Let's consider what we'd love to have. Run a web page for a little while, record it somehow, and package that up so that it can be reproduced in a useful way [3]. So what should go in it? I mainly use gmail, google reader, bugzilla, hacker news, and small amounts of other sites. What if you read nothing but Jezebel and Facebook? Will my benchmark help you? Will my benchmark even help me in 6 months after those sites are updated? Whose view of the web is the right one, at which time, and how will we coordinate that into a benchmark?
Which brings us back to the original post. That's benchmarking a decompressor, ported from C, which doesn't sound like a great real-world application to me. Its hot-loop seems to be string appending, which Firefox is great at because of ropes [4]. We actually have a few benchmarks like this. One of the V8 benchmarks uses a Scheme-to-JS compiler to produce code. And Emscripten, an LLVM-to-JS compiler, produces JS apps in the same way to OP did, and we measure these periodically to make sure we don't regress. But the OP's benchmark is hardly representative of real web usage, and which particular implementations did well here is at least partially down to luck.

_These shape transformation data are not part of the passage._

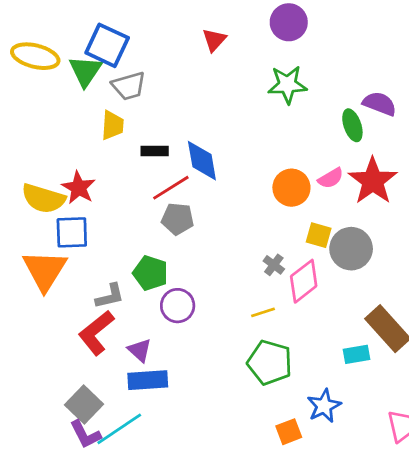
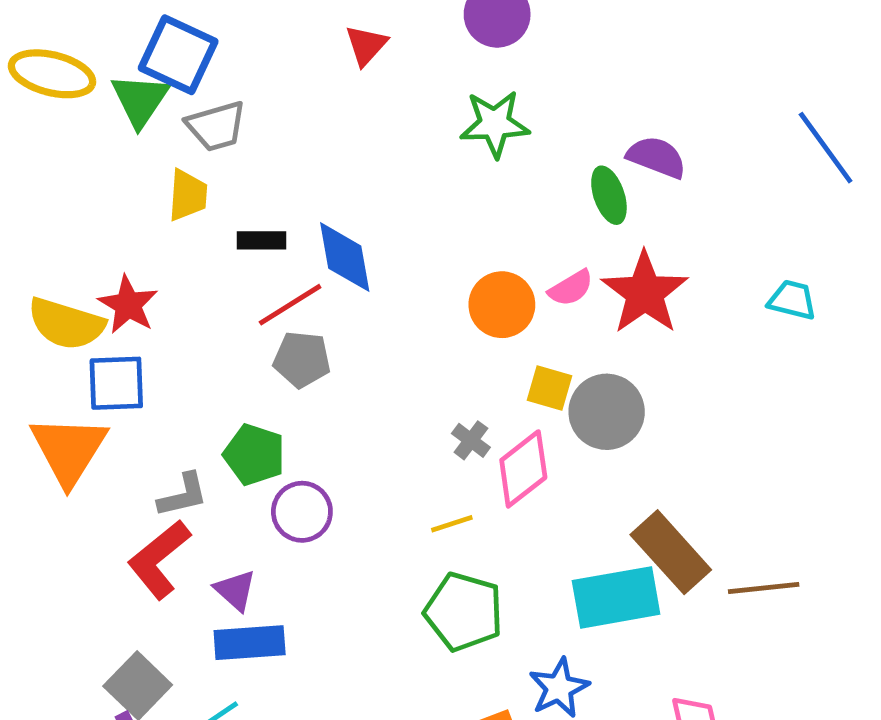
cyan rectangle: (357, 354) -> (616, 597), size x1.8

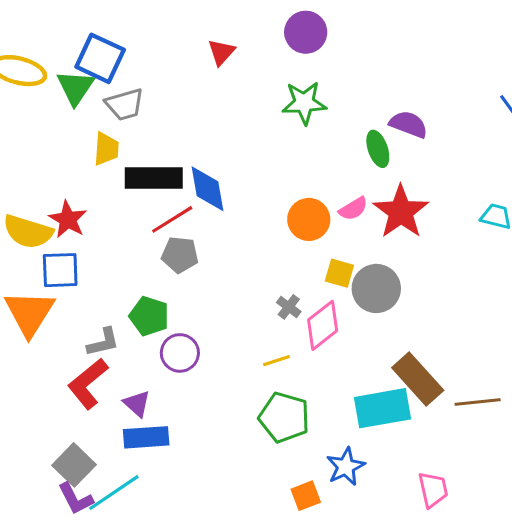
black rectangle: (261, 240) -> (154, 178), size x1.8

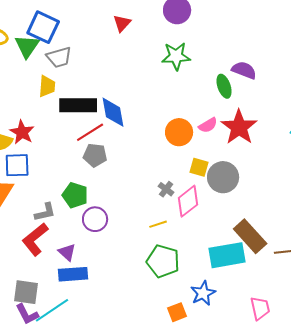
gray square: (74, 465) -> (26, 292), turned -36

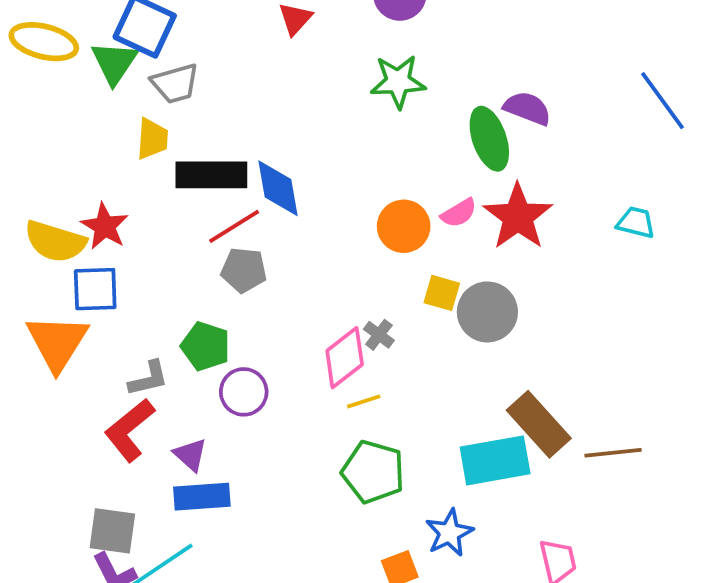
green ellipse: (224, 86) -> (489, 139), size x1.4
pink diamond: (188, 201) -> (345, 358), moved

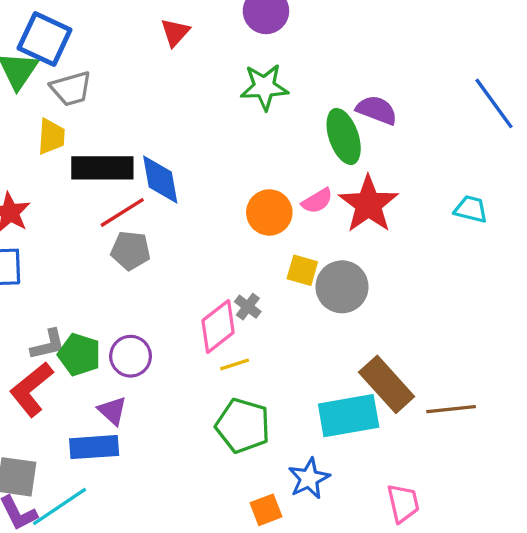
green pentagon: (206, 346) -> (79, 355), moved
purple triangle: (190, 455) -> (112, 411), moved

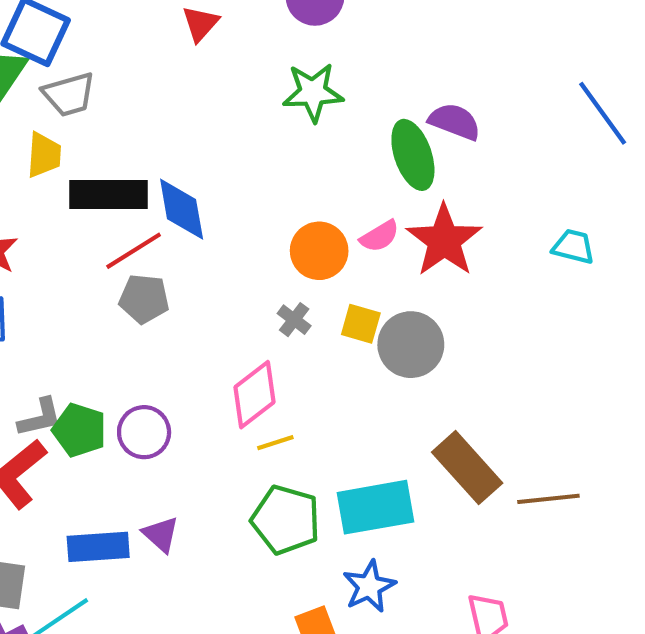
gray cross: (248, 307) -> (294, 320), moved
purple triangle: (112, 411) -> (161, 534), moved
cyan rectangle: (349, 416) -> (375, 507), moved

So to summarize, benchmarking is hard, no-one is doing it right, I'm not even sure we know what right is, but most of us can agree that ported C apps are probably not representative of real browser usage.
And I leave you with a final reminder that I don't speak for Mozilla.
[0] This was true when my mate worked on Lua two years ago.
[1] If you can package Gmail and Facebook into a nice platform-independent package that we can run and get one single number representing its performance, we will happily use it and worship at your feet.
[2] Microbenchmarks (how fast is string appending, for example) aren't the answer either.
[3] On multiple platforms, while doing the same thing on each.
[4] Other posters commented that string-appending is an O(n^2) operation - this isn't quite true. The naive implementation is, but JS vendors haven't been naive since at least 2007.
[5] While not representative of the real web, these benchmarks helped us run our little JS performance war, right from slow-and-sad up to fast-and-awesome.
When code runs slower in one JS implementation than another, why do people say that "real-world" code is slow?
Just because the JIT missed an optimization-- in this case, repeatedly appending to a string-- doesn't mean that it's a bottleneck for the JS that browser run into in the wild.
People don't often run jslint or jsunzip frequently, they run jquery and do lots of DOM accesses.
Appending to a immutable string in a loop is O(n^2). I'm surprised the author is surprised by this. Python and Java is the same.
Sure, it's possible for the vm to optimize this by either using ropes or convert to a buffer based on some kind of code analysis, but you shouldn't bet on it.